Troubleshooting#
The AMD Container Toolkit is designed to integrate smoothly into Docker-based environments. However, issues may arise due to system configurations, driver installations, or runtime settings. This guide aims to provide detailed, step-by-step troubleshooting methods to identify and resolve common issues effectively.
Common Issues:#
1. Driver Not Loaded#
If the AMD GPU driver is not detected, verify that the amdgpu module is loaded:
lsmod | grep amdgpu
If the module is not present, attempt to load it manually:
sudo modprobe amdgpu
If you encounter errors, check the kernel logs for driver loading issues:
dmesg | grep amdgpu
This will provide information about any problems during the driver initialization.
2. Permission Denied Errors#
If GPU devices are not visible inside containers:
Verify GPU accessibility using rocm-smi outside the container.
Ensure the user belongs to the following groups:
render
video
Verify your group membership:
groups $USER
If you are not a member, add yourself to the necessary groups:
sudo usermod -a -G render,video $USER
Note: Log out and back in for the changes to take effect.
3. Docker Daemon Restart Failure#
If Docker fails to restart after configuring the AMD runtime, inspect the Docker logs:
sudo journalctl -u docker
Look for errors related to:
Container runtime conflicts
GPU device issues
Improper /etc/docker/daemon.json configuration
Verify that the runtime path is correctly set for AMD:
cat /etc/docker/daemon.json
4. Runtime Configuration Issues#
If Docker does not recognize the AMD runtime, validate the Docker configuration:
cat /etc/docker/daemon.json
Ensure the runtime is set correctly:
{
"runtimes": {
"amd": {
"path": "/usr/bin/amd-container-runtime",
"runtimeArgs": []
}
}
}
If the configuration is missing or incorrect, regenerate it and restart Docker:
sudo amd-ctk configure runtime
sudo systemctl restart docker
5. CDI Specification Not Applied#
If Docker does not recognize the GPU under CDI specifications, regenerate the CDI configuration:
sudo amd-ctk cdi generate --output=/etc/cdi/amd.json
Check the integrity of the generated specification:
cat /etc/cdi/amd.json
If issues persist, restart Docker:
sudo systemctl restart docker
6. Docker Desktop and /dev/kfd Access#
Docker Desktop on Linux is not supported for GPU workloads.
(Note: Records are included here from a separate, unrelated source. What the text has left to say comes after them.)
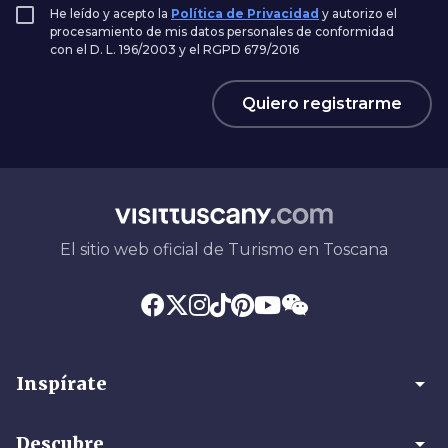
He leído y acepto la
Política de Privacidad
y autorizo el
procesamiento de mis datos personales de conformidad
con el D. L. 196/2003 y el RGPD 679/2016
Quiero registrarme
El sitio web oficial de Turismo en Toscana
arrow_drop_down
Inspírate
arrow_drop_down
Descubre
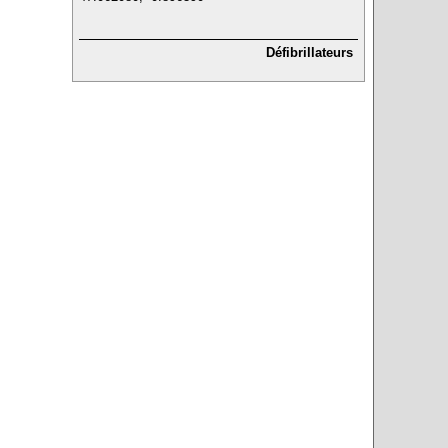
Défibrillateurs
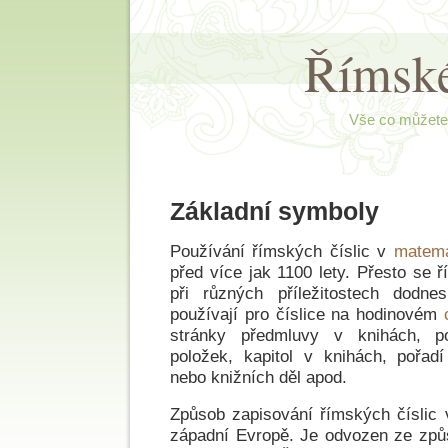
Římské
Vše co můžete 
Základní symboly
Používání římských číslic v
matema
před více jak 1100 lety. Přesto se ř
při různých příležitostech dodne
používají pro číslice na hodinovém
stránky předmluvy v knihách, pou
položek, kapitol v knihách, pořad
nebo knižních děl apod.
Způsob zapisování římských číslic 
západní Evropě. Je odvozen ze způ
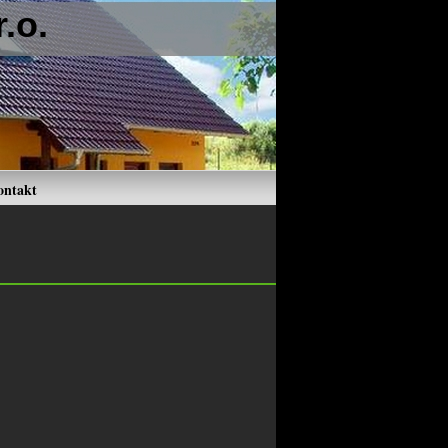
.o.
ontakt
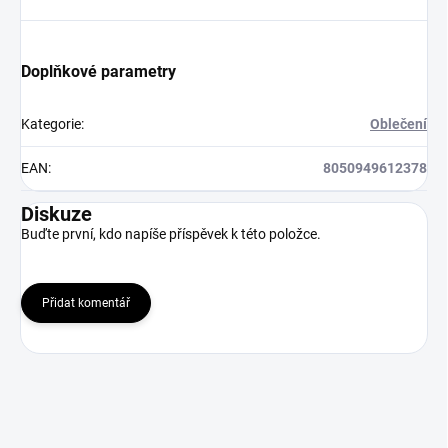
Doplňkové parametry
Kategorie
:
Oblečení
EAN
:
8050949612378
Diskuze
Buďte první, kdo napíše příspěvek k této položce.
Přidat komentář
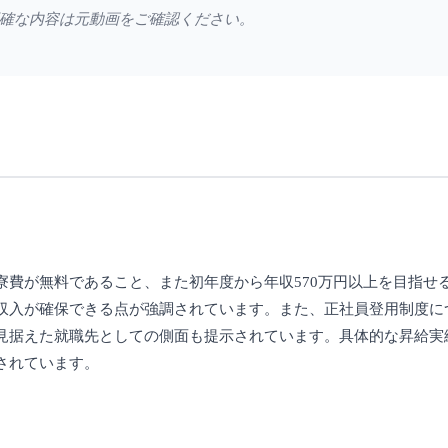
確な内容は元動画をご確認ください。
寮費が無料であること、また初年度から年収570万円以上を目指せ
収入が確保できる点が強調されています。また、正社員登用制度に
見据えた就職先としての側面も提示されています。具体的な昇給実
されています。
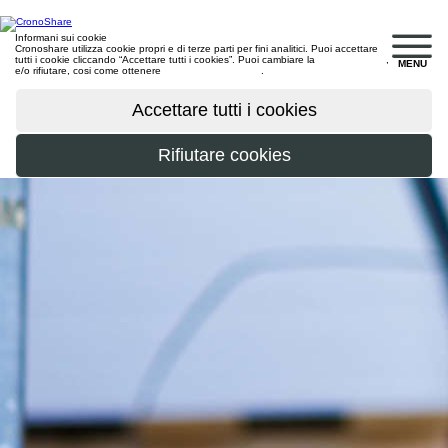
Informani sui cookie
Cronoshare utilizza cookie propri e di terze parti per fini analitici. Puoi accettare
tutti i cookie cliccando “Accettare tutti i cookies”. Puoi cambiare la
configurazione
,
MENU
e/o rifiutare, cosi come ottenere
maggiori informazioni
.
You may see:
docker: Error response from daemon: error gathering device information while adding custom device "/dev/kfd": no such file or directory
Why: Docker Desktop on Linux runs the Docker daemon inside a VM (or similar isolated context). That VM does not have the host’s /dev/kfd and /dev/dri devices mounted, so containers started by that daemon cannot access them.
Workaround: Install Docker via the docker.io package or Docker’s official repository so the daemon runs on the host and can expose these devices to containers. Alternatively, quit Docker Desktop and use Docker installed on the host.
This applies to any run that relies on host GPU devices (e.g. docker run --device=/dev/kfd --device=/dev/dri ... or docker run --runtime=amd -e AMD_VISIBLE_DEVICES=...).
Log File Reference#
The AMD Container Toolkit logs runtime events and errors to the following location:
/var/log/amd-container-runtime.log
You can view logs in real-time using:
sudo tail -f /var/log/amd-container-runtime.log
This log captures detailed interactions between Docker and the AMD container runtime, including:
Runtime initialization
GPU device injection
OCI specification modifications
CDI specification usage
If you experience issues that are not easily diagnosed, refer to this log file for real-time insights and deeper debugging.
Diagnostic Commands#
List Available Devices:
amd-ctk cdi list
Check Runtime Configuration:
cat /etc/docker/daemon.jsonInspect Docker Logs:
sudo journalctl -u docker
Next Steps#
If the above steps do not resolve your issue:
Validate your amdgpu driver installation with:
rocminfo
Verify GPU accessibility with:
rocm-smi
Consult the official AMD Container Toolkit documentation or reach out to the support community for advanced troubleshooting.